Sure – law-abiders should be judged by laws, and criminals should be judged by other criminals. To criminals (“liberals;” “muslims”) that’s only “fair!”
Holding “culture” (education level) as some sort of sacred idolatrous racial “right,” is primarily what’s wrong with the West these days. Individuals have differing levels of moral education, too, but that doesn’t mean we must treat them all as “equal!”
Virtue-signalling one’s pious PITY of all self-determined criminals as “fellow victims” doesn’t usually cost one anything, (although it sure costs the real victims of the criminals one thereby defends) as opposed to the risk of personal and professional harm that comes with exhibits of righteous ANGER against criminals in the hope of ending their crimes.
So, these days, being angry at (“hateful” towards) criminals is now the most vile sin, while pitying (“tolerating”) them all as “fellow victims,” is to be deemed the highest moral virtue!

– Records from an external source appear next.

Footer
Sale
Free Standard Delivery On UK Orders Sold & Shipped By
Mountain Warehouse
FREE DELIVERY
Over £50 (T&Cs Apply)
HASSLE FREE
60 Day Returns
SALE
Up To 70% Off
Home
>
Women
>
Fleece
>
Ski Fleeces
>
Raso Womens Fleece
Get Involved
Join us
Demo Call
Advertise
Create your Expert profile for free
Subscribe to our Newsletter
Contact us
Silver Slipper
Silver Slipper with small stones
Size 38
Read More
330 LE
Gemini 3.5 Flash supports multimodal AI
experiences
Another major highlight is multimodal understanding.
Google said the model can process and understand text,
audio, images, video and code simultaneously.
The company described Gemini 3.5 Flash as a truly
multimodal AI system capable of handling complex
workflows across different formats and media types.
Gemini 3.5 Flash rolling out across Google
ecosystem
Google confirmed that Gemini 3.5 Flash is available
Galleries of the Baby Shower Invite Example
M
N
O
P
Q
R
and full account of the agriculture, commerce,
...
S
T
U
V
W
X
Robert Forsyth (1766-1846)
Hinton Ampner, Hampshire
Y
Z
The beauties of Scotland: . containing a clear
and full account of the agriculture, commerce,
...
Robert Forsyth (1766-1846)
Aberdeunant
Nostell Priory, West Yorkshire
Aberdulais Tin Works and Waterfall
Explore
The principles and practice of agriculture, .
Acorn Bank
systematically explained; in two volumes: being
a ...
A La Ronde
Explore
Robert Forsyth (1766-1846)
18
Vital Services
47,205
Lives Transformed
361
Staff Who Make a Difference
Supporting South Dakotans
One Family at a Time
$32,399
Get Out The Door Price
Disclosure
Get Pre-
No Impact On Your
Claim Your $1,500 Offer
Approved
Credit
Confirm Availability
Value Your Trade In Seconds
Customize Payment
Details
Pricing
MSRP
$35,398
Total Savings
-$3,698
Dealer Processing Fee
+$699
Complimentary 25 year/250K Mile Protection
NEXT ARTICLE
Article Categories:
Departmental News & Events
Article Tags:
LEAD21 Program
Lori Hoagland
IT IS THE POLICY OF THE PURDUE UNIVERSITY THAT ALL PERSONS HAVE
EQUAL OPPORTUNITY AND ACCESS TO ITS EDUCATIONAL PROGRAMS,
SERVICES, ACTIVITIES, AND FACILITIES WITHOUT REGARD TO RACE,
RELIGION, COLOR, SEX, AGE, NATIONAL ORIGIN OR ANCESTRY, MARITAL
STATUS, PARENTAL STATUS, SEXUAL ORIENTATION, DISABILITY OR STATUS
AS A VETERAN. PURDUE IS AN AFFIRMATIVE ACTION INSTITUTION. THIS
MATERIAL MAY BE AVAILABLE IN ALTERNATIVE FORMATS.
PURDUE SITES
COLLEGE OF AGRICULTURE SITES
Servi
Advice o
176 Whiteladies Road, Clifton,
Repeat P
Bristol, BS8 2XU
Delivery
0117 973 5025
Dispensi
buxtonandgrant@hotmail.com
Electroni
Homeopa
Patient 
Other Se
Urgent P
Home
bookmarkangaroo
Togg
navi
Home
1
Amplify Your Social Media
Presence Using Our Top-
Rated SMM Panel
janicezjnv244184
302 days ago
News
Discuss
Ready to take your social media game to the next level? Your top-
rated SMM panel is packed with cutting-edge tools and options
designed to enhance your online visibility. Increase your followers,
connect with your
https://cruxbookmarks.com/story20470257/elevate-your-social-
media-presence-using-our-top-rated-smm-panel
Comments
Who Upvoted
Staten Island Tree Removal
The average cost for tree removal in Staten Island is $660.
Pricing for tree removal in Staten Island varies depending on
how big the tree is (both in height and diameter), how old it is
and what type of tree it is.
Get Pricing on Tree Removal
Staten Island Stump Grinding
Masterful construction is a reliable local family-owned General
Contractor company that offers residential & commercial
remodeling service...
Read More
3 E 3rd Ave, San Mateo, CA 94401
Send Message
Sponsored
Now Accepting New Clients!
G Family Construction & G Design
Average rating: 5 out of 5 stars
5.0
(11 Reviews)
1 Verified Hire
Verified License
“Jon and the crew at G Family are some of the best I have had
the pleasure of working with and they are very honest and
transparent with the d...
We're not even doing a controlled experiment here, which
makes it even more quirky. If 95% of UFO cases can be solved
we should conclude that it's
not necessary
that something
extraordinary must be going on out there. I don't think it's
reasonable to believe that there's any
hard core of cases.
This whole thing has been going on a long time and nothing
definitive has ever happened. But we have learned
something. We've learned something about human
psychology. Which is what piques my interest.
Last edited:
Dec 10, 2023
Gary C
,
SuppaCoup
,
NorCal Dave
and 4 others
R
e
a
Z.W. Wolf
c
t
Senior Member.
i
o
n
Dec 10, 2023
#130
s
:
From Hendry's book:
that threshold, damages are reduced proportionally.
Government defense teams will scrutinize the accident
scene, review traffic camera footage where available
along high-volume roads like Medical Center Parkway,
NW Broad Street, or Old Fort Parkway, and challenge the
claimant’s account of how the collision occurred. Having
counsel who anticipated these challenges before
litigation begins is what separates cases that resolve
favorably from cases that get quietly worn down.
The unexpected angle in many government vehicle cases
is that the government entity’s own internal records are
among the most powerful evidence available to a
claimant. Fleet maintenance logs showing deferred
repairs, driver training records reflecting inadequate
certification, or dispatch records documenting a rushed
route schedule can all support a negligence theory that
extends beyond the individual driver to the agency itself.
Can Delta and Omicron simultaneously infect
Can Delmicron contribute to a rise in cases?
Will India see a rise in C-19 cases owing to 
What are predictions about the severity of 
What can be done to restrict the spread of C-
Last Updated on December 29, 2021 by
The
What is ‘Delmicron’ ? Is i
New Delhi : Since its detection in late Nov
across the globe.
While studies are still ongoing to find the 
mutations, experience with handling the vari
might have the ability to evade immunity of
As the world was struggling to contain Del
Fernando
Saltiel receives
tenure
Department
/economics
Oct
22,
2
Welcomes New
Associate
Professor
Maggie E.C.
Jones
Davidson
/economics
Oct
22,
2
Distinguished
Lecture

So much so, that the only advice we hear from “our” hypocrite governments, their pet media, and the corporazi globalist banksters who own them all, seems to invariably be:
“Anyone who doesn’t automatically pity all criminals as fellow victims should be hated!”
Which is why hurting the feelings of criminals by accusing them of their crimes, is now a “hateful” crime itself!
When one doesn’t have facts on one’s side (no criminal can rationally or logically justify their “crime is good – for me, because you all do it, too!” stance) one only has emotions left, and defending hurt feelings and “dignity” doesn’t rely on cause and effect sequencing (where crime is defined as attacking thereby innocent other people first).
But feelings or emotions aren’t thoughts – because unlike facts, they can be wrong: one may love an enemy who is still out to get one, and hate someone who is only trying to help – no, instead, our emotions are mere reflections of the three basic states of space-time (the static past, the fluid present, and the nebulous future, respectively): static fear, fluid greed, nebulous hope. Not exactly worth defending with one’s life!